How can public sector employers afford a $15 minimum wage?

Having passed the harmful $15 minimum wage law in Minneapolis, activists are now targeting St Paul’s labor market.

On Tuesday, it was reported that

Dozens of St. Paul Public Schools Nutrition Services workers took their fight for a new contract to Tuesday night’s school board meeting, chanting as they marched inside the administration building.

The previous contract expired on June 30. The workers tell Fox 9 the latest offer includes no raises for many of the lowest-paid workers after years of only minimal bumps in pay.

“What it means for our members is they are unable to keep up with the cost of living,” said Brian Aldes, Secretary/Treasurer for Teamsters Local 320. “We want to create a better economic environment not just for the members we represent, but for the communities they live in as well.”

Aldes said the union is seeking a $15 minimum wage in the contract, similar to what was negotiated for teaching assistants just months ago.

The economics of wages in the private sector

Imagine a worker whose efforts generate $10 an hour of revenue for their employer. If the employer can hire that worker for $7 an hour they will make $3 an hour profit. After all, revenues – costs = profit. In this case, $10 – $7 = $3.
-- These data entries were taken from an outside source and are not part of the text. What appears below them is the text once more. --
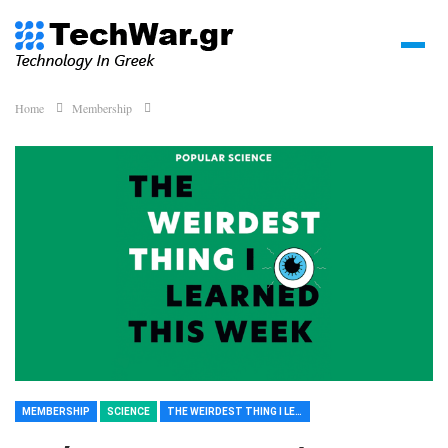
Home
Membership
MEMBERSHIP
SCIENCE
THE WEIRDEST THING I LEARNED THIS WEEK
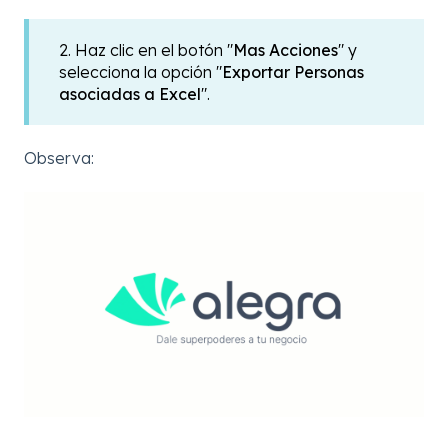
2. Haz clic en el botón "
Mas Acciones
" y
selecciona la opción "
Exportar Personas
asociadas a Excel
".
Observa:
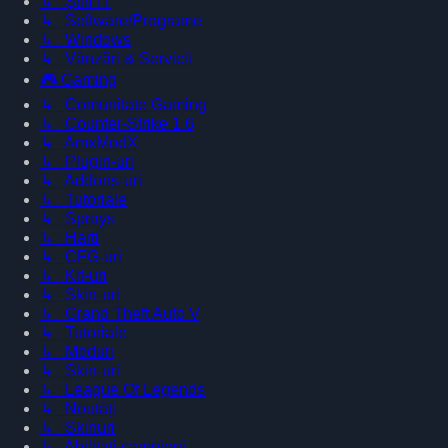
↳ Știri IT
↳ Software/Programe
↳ Windows
↳ Vânzări & Servicii
🎮 Gaming
↳ Comunitate Gaming
↳ Counter-Strike 1.6
↳ AmxModX
↳ Plugin-uri
↳ Addons-uri
↳ Tutoriale
↳ Sprays
↳ Harti
↳ CFG-uri
↳ Kit-uri
↳ Skin-uri
↳ Grand Theft Auto V
↳ Tutoriale
↳ Moduri
↳ Skin-uri
↳ League Of Legends
↳ Noutăți
↳ Skinuri
↳ Abilitati campioni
Now, imagine that some politician decrees that the employer must pay that worker $15 an hour. The math now looks like this: $10 – $15 = -$5. In other words, the employer is now losing $5 an hour on the hire.

So, what happens to a business that adds more to its costs than its revenues? It suffers losses and, eventually, goes out of business. That is why a private sector worker will not be paid more than the employer thinks they add to revenues. Whatever the politicians might decree, if the employer thinks they will lose money on a hire, it won’t happen. You can call that the real Iron Law of Wages.
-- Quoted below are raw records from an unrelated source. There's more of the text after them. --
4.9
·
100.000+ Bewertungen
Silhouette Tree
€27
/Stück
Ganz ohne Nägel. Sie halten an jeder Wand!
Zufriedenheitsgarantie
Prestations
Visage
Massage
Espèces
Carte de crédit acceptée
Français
The economics of wages in the public sector

Things are different in the public sector.

For starters, much of what is produced in the public sector isn’t traded on the market. The pupils who attend government schools, for example, do not pay fees. This makes it harder for employers gauge employee productivity. This is made worse by a lack of data. The Bureau of Labor Statistics used to run the Federal Productivity Measurement Program, but it stopped this back in 1996.
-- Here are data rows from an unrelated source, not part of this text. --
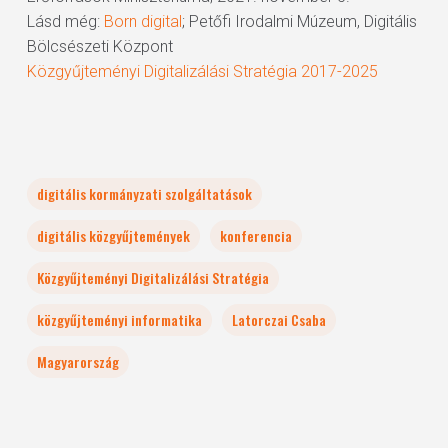
Lásd még:
Born digital
; Petőfi Irodalmi Múzeum, Digitális
Bölcsészeti Központ
Közgyűjteményi Digitalizálási Stratégia 2017-2025
digitális kormányzati szolgáltatások
digitális közgyűjtemények
konferencia
Közgyűjteményi Digitalizálási Stratégia
közgyűjteményi informatika
Latorczai Csaba
Magyarország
But there is another reason. In the private sector, an employer who adds more to costs than to revenues will run out of money and go bust. If they face a shortfall of funds, they have to come up with a way of producing a good or service people will willingly pay them for. In the public sector, by contrast, the employer simply pushes legislators for more revenue. They can add to their wage bill and pass the cost via the government onto the taxpayer. There is no bottom line to worry about because they can always reach down to the bottom of the taxpayers pocket.

All this helps to explain why St Paul’s teaching assistants have been some of the first workers in the city to secure a $15 minimum wage. It helps to explain why activists are targeting public sector employees next. And it helps to explain the Congressional Budget Office‘s finding that, on average, Federal employees earn slightly more than private sector workers with similar educational backgrounds.

As the campaign for the $15 minimum wage spreads, its a safe bet that the public sector will be a prime target.

John Phelan is an economist at Center of the American Experiment.